Records provided =>
=-=-=-=-=

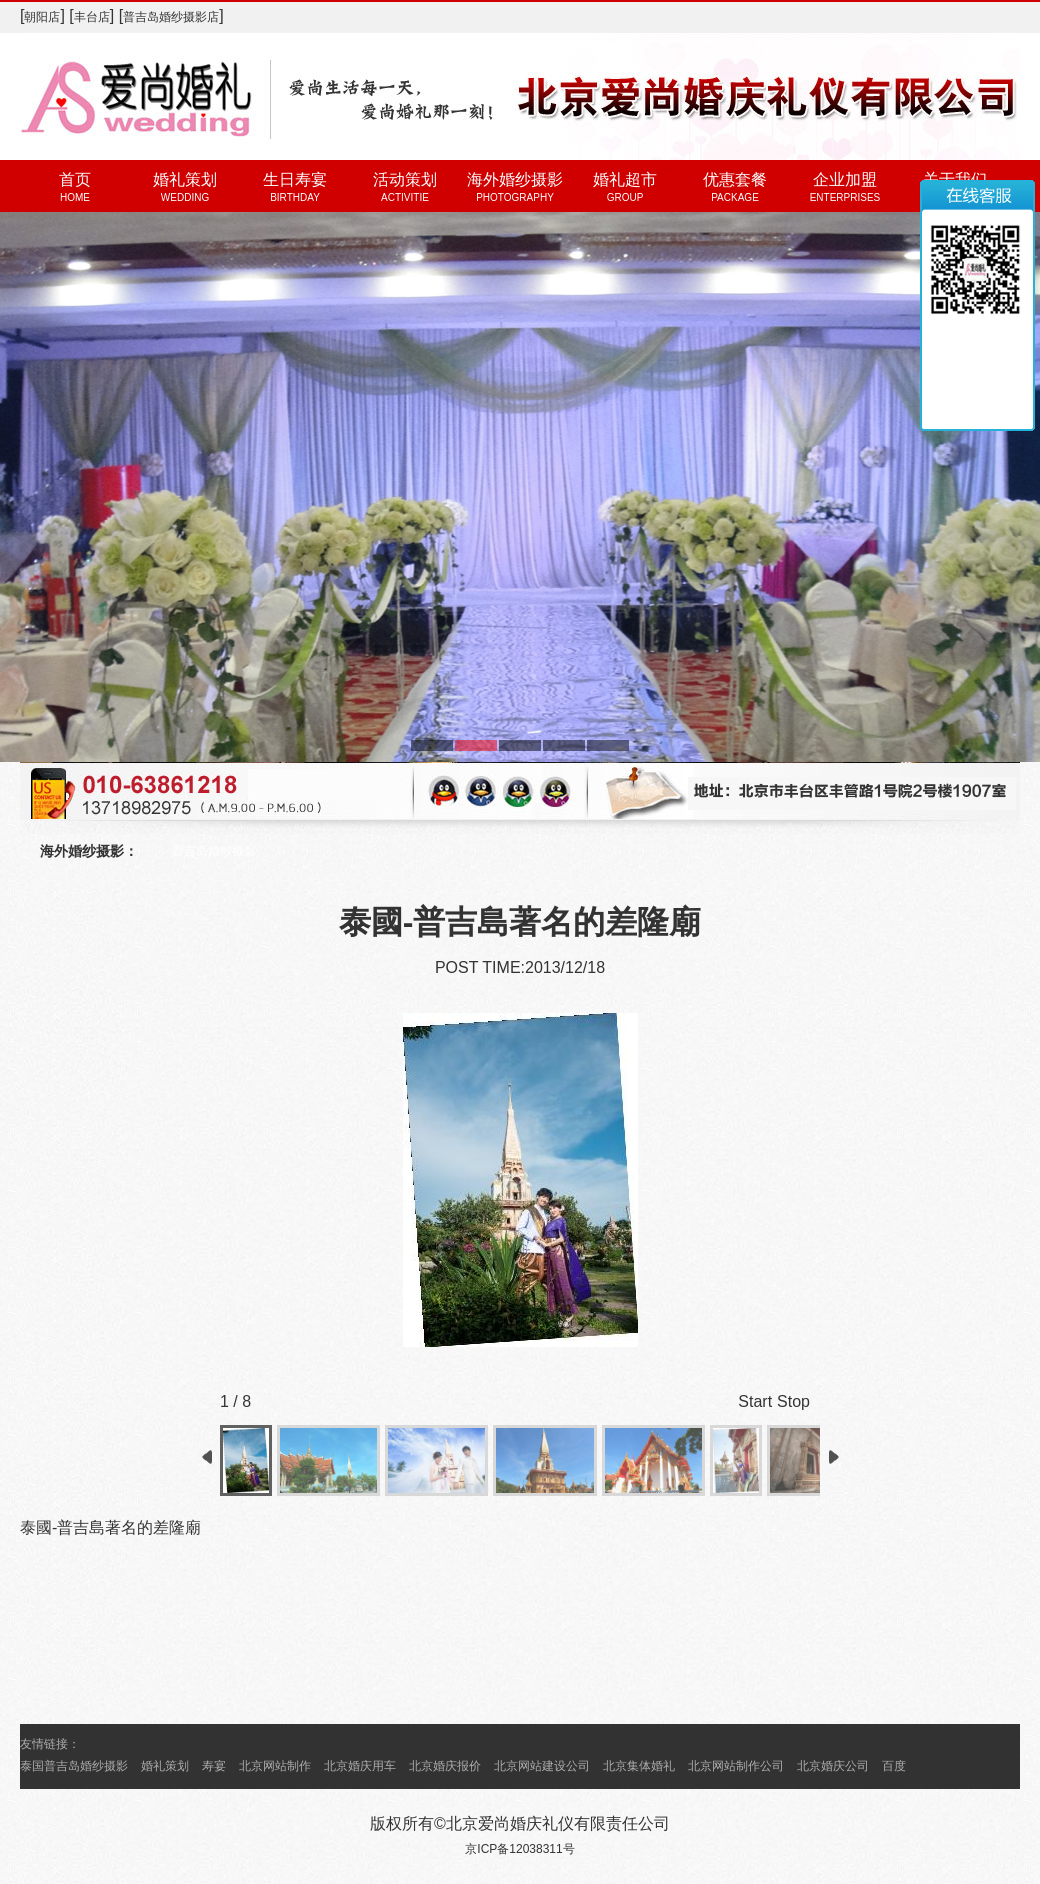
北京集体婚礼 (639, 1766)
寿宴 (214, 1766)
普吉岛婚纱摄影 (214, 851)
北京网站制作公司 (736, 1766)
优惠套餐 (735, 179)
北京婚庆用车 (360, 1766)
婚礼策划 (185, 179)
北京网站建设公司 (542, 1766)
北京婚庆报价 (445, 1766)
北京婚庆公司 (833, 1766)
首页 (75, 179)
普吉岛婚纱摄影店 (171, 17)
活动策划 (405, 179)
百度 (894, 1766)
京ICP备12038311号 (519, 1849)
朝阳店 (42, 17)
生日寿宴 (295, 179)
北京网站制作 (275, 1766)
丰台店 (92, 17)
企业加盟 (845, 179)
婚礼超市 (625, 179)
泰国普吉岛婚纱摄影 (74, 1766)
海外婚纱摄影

=-=-=-=-=

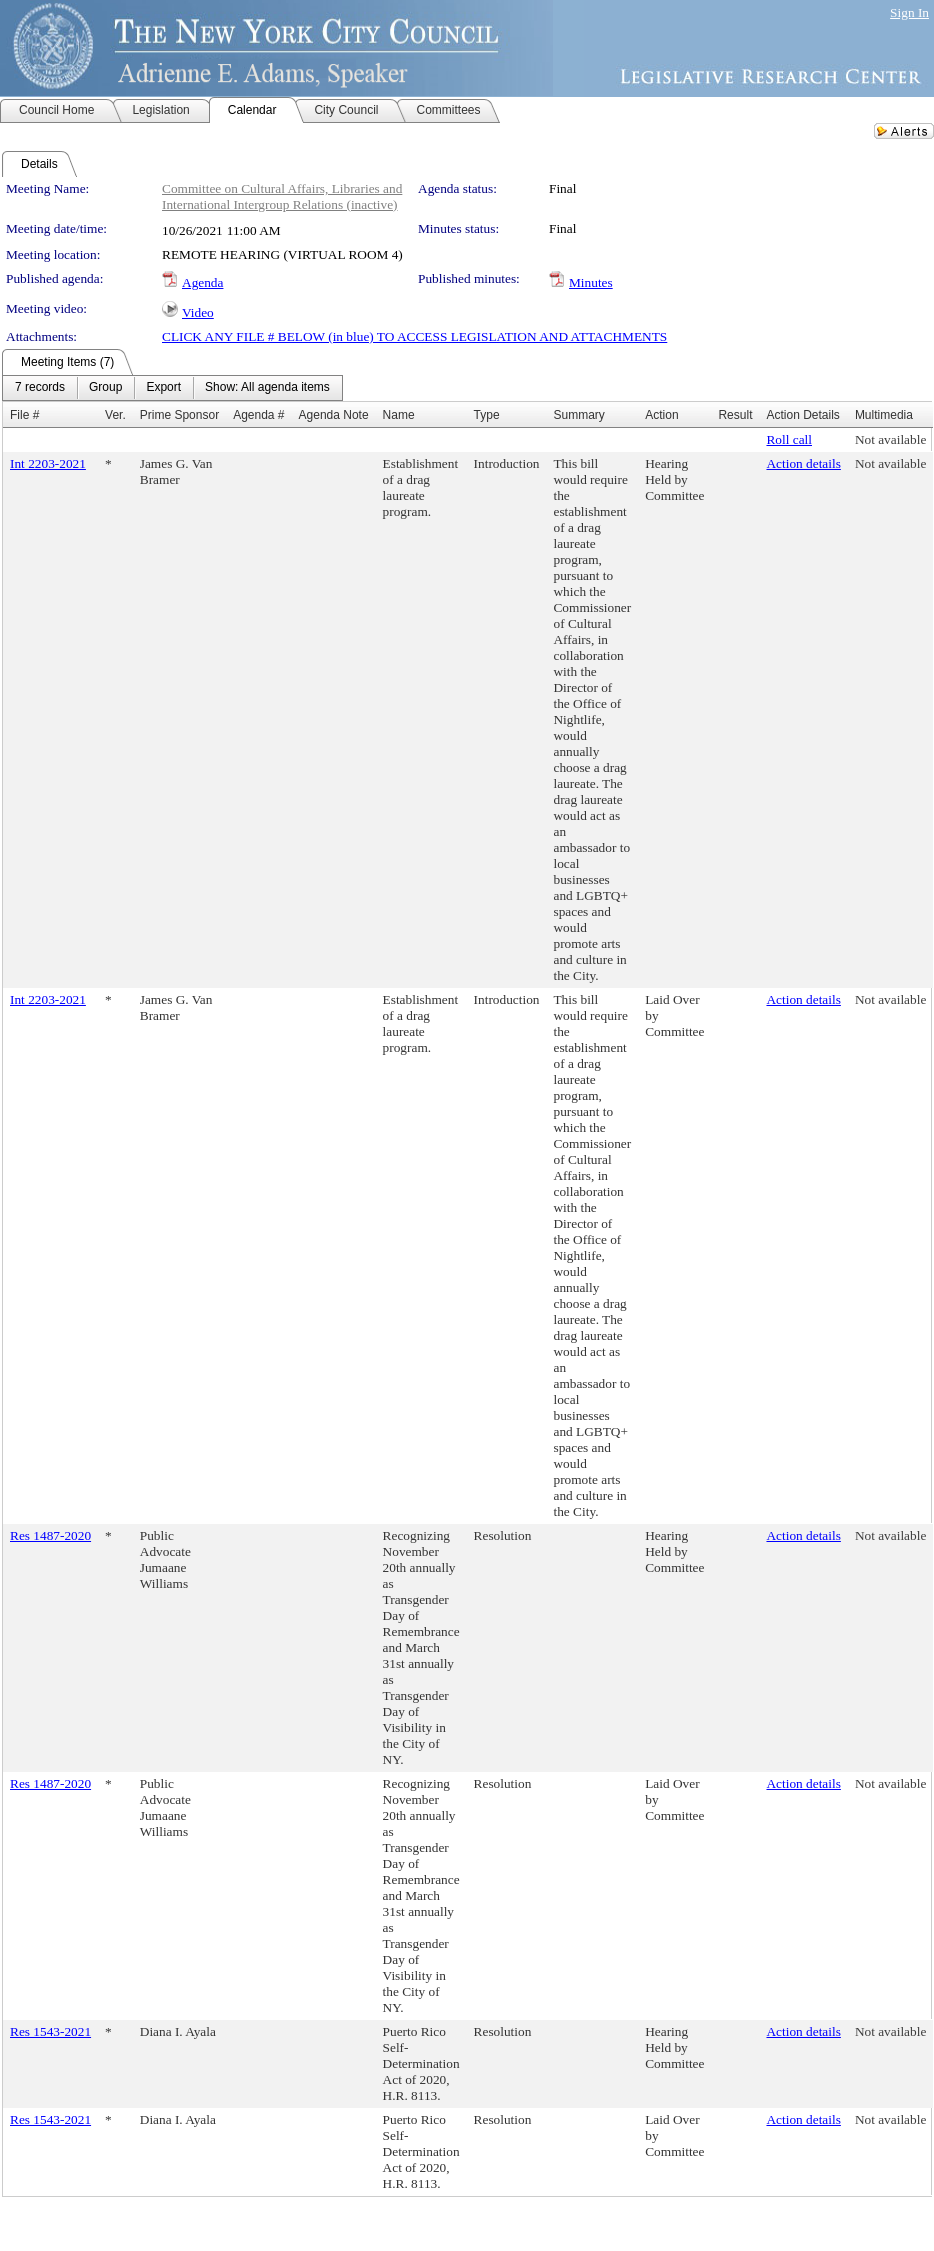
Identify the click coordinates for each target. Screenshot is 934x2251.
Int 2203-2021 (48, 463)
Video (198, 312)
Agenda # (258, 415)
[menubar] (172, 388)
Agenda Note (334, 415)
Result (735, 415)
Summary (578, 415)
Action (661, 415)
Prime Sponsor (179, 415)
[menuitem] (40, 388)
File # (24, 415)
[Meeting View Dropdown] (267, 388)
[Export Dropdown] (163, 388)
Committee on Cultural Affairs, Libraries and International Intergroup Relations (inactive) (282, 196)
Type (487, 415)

=-=-=-=-=

Go through the entries and copy each line holding the string "Dropdown".

[Meeting View Dropdown] (267, 388)
[Export Dropdown] (163, 388)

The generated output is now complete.